Sem sucesso no que quer que Aalix estivesse tentando fazer, a mulher fez seu casulo desmoronar em cima de Neri, que sumiu em meio às rochas e poeira. O chão começou a tremer levemente e, depois de alguns segundos, um buraco começou a ser formado no centro do pátio, de frente para a cela. A jovem saiu de lá agitando seu manto a fim de retirar o pó e depois parou, fitando uma Aalix nervosa, sem parecer aquela mensageira fria e indiferente. Neri sorriu, mas não ele. Desde que saíra do túnel na terra percebera que a companheira não possuía mais a camada de ar em sua volta. Agora tinha apenas alguns pedaços protegidos por uma faixa fina de ar. Ela estava desprotegida.

Aalix finalmente retornou o sorriso, mas em uma versão perversa.

— Ora…

E viu a atmosfera de Neri começar a ser pressionada com grande esforço nas costas, perto do pulmão esquerdo. Uma pedra pequena tentava invadir a pele feminina silenciosamente, sem que os outros parecessem notar -  estavam animados demais com a luta que tinham acabado de ver. Neri colocou as mãos nas grades marrons, como se estivesse se esforçando para manter sua proteção ao mesmo tempo em que continuava de pé. Ela suspirou e, por um segundo, olhou descrente para Aalix.

— Está difícil? - sorriu amigavelmente.

— Está para você? - a outra disparou. Sua pele começou a ficar pálida, provavelmente pela energia que gastava tentando sair da prisão ao mesmo tempo em que atacava a oponente pelas costas.

— Ah, foi divertido, não diria difícil - sustentou o sorriso.

— Que incrível o que nossos vizinhos podem fazer! - um espectador interrompeu, batendo palmas. - Você controla a terra assim como nossa mensageira, Neri?

— É um segredo - a garota disse feliz ao mesmo tempo em que a cela de rochas se desfez e a pedra em sua pele caiu sem vida até o chão.

Aalix saiu do meio dos blocos de terra e Neri anulou sua proteção de ar. Todavia, antes que a jovem pudesse reagir, Aalix fez um movimento mínimo com as mãos que ele pôde reparar: mexendo os dedos indicadores para cima, algo nos pés de Neri se acionou. A terra vai perfurar… Sua lógica fez seu coração pesar. Ao mesmo tempo sua cabeça latejou e tudo o que ele pôde ver foi alguém, em seu passado, disparando uma pedra enorme em direção a uma criança, escondida atrás de um casa.

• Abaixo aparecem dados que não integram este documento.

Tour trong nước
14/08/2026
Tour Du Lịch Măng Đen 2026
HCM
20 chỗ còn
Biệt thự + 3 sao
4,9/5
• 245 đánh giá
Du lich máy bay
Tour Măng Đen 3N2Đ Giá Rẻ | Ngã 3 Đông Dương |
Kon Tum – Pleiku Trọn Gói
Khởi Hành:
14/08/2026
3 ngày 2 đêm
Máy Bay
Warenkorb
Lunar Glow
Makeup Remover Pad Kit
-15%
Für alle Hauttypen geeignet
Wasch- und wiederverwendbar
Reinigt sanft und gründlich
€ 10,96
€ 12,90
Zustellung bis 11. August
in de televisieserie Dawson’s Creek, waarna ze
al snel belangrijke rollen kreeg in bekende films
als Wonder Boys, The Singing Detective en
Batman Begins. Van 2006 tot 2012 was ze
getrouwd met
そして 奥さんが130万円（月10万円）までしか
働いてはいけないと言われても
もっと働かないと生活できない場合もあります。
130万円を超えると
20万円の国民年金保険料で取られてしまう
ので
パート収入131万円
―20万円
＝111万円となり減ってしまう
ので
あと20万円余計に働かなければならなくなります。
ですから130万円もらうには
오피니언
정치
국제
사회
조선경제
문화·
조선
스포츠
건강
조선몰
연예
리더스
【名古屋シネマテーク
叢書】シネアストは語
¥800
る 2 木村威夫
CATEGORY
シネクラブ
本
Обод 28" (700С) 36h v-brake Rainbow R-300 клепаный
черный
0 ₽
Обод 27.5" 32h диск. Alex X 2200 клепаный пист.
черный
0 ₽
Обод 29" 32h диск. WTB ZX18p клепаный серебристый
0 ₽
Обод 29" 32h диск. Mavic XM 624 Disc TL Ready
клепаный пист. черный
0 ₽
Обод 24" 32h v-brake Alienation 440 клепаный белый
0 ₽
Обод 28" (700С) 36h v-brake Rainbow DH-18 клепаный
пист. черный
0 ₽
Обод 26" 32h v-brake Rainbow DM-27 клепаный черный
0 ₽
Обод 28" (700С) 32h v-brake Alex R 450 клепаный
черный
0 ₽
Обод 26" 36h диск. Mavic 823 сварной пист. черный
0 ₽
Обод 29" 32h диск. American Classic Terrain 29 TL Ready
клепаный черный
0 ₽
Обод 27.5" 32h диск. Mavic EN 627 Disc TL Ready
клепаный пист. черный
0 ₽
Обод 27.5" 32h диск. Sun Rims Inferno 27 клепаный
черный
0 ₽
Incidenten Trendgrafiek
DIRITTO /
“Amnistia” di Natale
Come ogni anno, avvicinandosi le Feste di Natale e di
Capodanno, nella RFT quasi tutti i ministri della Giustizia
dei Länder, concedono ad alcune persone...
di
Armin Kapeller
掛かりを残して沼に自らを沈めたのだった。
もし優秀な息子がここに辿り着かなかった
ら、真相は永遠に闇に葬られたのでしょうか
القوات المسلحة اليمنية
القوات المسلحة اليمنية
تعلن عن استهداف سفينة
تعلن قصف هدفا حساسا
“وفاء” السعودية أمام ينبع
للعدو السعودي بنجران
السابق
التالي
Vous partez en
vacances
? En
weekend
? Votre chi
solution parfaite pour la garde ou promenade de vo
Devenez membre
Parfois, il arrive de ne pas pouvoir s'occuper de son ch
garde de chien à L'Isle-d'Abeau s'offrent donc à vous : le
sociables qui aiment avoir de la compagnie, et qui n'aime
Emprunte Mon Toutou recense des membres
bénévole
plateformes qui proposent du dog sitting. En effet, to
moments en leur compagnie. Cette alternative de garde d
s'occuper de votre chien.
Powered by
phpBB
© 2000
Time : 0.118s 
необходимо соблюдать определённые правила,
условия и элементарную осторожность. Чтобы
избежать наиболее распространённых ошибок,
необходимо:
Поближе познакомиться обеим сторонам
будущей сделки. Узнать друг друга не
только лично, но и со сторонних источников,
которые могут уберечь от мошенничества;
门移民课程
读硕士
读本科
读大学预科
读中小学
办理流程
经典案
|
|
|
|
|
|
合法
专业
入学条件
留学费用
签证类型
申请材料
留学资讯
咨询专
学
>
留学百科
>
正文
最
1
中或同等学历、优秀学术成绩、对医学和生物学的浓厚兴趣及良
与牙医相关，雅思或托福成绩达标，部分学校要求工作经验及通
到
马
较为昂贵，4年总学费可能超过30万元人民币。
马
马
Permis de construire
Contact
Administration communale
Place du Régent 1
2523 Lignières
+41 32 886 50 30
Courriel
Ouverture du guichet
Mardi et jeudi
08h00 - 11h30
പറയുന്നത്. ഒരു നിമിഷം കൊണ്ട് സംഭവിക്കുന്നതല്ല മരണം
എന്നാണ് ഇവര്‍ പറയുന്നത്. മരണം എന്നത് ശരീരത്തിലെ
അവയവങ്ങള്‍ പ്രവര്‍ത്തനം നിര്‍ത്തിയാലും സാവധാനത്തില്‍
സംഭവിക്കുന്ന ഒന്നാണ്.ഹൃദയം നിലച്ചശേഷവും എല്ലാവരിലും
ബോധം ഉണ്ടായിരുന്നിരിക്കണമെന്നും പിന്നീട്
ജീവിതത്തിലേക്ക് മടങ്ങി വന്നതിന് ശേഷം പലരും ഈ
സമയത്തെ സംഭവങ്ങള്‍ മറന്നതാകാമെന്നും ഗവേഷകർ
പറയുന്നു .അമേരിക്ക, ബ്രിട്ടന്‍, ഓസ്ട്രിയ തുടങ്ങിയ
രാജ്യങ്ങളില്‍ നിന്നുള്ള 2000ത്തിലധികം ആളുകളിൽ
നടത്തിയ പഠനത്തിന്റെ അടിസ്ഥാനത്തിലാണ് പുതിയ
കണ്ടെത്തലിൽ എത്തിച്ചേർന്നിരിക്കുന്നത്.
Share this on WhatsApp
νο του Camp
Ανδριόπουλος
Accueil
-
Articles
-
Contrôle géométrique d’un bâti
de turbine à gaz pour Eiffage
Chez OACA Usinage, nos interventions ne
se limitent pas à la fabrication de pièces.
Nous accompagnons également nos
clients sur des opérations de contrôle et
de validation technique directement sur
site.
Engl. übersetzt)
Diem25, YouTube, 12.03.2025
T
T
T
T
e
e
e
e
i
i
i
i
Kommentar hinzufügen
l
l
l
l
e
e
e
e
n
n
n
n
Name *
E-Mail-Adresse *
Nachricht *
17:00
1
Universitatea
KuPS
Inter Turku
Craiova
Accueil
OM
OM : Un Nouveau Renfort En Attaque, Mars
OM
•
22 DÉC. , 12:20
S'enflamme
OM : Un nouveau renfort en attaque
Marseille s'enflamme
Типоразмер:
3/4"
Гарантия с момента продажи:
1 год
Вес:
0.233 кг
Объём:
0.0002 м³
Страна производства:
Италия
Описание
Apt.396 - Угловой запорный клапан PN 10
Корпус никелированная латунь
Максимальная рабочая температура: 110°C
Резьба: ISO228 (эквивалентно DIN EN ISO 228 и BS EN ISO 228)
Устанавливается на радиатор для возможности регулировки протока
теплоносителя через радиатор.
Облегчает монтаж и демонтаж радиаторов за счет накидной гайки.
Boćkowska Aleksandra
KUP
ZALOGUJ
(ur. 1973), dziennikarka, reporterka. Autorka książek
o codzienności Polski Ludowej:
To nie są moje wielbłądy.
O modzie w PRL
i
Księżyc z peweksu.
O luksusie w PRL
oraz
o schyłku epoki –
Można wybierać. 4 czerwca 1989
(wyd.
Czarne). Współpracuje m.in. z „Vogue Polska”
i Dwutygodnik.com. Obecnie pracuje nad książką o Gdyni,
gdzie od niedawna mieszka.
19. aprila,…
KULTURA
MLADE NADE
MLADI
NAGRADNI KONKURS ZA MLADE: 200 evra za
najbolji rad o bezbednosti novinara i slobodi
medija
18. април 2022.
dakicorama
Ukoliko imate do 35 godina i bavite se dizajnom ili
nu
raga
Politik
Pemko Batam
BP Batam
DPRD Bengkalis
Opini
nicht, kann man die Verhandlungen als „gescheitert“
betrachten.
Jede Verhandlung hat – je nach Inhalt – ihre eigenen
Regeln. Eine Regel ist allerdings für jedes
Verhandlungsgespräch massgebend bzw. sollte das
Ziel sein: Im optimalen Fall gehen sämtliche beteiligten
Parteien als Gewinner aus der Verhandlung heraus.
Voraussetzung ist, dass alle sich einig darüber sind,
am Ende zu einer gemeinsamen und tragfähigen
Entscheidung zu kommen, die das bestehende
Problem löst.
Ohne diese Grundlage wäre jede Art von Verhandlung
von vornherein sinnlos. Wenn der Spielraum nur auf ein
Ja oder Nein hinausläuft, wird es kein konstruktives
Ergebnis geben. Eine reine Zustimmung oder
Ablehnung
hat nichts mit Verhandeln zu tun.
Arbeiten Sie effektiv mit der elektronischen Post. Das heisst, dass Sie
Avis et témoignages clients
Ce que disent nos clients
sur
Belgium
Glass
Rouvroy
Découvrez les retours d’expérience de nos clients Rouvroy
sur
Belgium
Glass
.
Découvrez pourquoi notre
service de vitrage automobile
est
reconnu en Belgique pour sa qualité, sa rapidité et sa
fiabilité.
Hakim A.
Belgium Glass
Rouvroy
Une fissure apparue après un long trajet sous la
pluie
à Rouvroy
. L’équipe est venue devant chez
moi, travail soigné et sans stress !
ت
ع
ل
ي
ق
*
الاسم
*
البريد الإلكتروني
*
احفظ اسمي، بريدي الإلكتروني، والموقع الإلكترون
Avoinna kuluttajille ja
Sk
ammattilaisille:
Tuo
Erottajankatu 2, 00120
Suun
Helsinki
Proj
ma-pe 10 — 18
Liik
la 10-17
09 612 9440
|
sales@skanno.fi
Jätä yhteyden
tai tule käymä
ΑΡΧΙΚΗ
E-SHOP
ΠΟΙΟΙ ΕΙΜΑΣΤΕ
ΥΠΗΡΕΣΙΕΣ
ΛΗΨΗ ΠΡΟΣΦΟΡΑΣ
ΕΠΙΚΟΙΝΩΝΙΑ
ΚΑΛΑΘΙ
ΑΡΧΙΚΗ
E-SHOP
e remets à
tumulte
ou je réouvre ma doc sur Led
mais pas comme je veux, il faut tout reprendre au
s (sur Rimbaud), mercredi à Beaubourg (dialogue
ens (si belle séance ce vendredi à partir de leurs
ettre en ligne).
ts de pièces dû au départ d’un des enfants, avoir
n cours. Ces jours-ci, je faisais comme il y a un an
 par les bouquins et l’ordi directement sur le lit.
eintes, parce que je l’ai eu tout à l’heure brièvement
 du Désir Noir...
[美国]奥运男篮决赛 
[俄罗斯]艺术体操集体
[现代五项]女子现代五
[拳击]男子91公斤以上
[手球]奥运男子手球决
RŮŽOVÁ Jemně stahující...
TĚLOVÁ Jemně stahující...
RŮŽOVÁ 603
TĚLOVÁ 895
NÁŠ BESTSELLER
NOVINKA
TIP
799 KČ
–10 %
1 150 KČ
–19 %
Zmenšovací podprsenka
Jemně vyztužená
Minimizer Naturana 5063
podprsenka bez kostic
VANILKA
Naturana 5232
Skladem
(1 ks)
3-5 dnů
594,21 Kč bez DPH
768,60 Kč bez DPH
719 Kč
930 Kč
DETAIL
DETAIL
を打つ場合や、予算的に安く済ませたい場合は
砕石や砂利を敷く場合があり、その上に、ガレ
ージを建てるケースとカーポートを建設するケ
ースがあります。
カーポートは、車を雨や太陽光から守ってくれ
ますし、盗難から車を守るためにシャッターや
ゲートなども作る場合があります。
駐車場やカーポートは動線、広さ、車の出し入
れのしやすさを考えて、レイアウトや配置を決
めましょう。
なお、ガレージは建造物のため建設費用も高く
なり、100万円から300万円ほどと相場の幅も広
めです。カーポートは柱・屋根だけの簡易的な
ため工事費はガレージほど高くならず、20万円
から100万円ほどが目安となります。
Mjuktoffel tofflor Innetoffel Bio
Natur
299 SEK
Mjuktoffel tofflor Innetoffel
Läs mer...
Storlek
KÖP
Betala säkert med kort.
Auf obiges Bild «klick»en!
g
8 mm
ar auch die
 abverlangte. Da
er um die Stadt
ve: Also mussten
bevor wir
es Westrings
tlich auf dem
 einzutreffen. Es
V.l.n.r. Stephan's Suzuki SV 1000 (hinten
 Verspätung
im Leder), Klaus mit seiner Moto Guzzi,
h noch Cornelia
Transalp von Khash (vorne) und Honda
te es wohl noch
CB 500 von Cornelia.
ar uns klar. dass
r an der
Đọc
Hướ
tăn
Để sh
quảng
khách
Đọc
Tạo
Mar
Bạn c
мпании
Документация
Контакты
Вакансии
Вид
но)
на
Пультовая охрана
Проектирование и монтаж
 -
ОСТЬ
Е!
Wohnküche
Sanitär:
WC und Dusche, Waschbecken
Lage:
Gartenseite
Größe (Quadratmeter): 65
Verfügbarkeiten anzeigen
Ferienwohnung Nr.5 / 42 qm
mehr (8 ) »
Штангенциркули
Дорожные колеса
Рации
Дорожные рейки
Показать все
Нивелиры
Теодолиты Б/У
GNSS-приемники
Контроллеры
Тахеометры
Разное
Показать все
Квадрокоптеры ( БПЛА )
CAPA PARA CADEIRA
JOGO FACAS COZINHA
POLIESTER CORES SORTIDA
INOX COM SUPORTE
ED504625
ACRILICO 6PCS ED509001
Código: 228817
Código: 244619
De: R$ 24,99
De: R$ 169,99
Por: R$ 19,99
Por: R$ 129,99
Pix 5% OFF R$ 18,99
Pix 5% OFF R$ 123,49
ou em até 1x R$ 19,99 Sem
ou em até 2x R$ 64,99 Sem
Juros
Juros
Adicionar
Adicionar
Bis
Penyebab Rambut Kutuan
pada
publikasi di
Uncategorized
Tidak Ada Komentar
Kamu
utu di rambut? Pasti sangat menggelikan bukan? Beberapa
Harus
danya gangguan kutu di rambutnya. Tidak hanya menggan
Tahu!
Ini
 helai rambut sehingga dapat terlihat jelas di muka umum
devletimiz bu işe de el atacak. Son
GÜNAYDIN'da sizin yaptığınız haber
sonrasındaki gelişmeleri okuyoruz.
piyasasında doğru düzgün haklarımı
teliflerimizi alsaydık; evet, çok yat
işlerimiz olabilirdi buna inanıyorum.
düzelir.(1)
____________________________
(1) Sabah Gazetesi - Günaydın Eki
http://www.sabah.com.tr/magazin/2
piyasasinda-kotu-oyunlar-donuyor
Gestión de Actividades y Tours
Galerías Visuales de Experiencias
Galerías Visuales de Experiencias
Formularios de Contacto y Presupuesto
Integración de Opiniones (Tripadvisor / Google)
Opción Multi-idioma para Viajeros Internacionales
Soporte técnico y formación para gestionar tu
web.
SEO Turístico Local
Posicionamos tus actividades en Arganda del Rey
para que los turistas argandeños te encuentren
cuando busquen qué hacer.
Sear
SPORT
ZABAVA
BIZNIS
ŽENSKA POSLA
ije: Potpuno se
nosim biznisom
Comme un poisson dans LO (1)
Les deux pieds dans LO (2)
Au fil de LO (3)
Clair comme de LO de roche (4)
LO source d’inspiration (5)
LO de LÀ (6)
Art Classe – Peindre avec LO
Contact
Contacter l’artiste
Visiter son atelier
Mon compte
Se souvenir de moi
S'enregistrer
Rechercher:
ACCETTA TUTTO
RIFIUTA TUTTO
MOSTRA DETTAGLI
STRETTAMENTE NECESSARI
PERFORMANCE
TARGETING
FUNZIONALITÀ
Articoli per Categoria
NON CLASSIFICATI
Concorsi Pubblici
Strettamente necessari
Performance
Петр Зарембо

Neri!, exclamou internamente em meio a imagem embaçada na sua mente. Um estampido invadiu seus ouvidos e todos os murmúrios descontraídos pararam. Abriu os olhos quando a dor passou e viu a garota olhando para seus próprios pés, e depois para o chão. Nada estava diferente. As sobrancelhas femininas se franziram enquanto Aalix parecia ainda mais confusa. Depois seus olhos castanhos se voltaram em direção a ele, brilhantes como as estrelas que viram dias atrás. O rosto pequeno se abriu em um sorriso de satisfação por um instante antes de encarar Aalix e mexer os lábios, dizendo algo para a mulher em tom baixíssimo.

— Podemos voltar ao treinamento, pessoal? - falou para o resto, ignorando os olhos raivosos de sua adversária.

O grupo de pessoas, embora confusas, assentiram e retomaram o sistema de treino rapidamente. Aalix saiu a passos pesados sem ninguém falar nada e Kyprios também deu sequência às aulas. Ele, no entanto, continuava no mesmo canto, ainda tentando entender o que tinha acontecido, estagnado.

Talvez os outros tivessem ignorado o que acabara de acontecer, mas ele não conseguia guardar mais algumas dúvidas - ou sua curiosidade. Pelo menos isso preciso entender.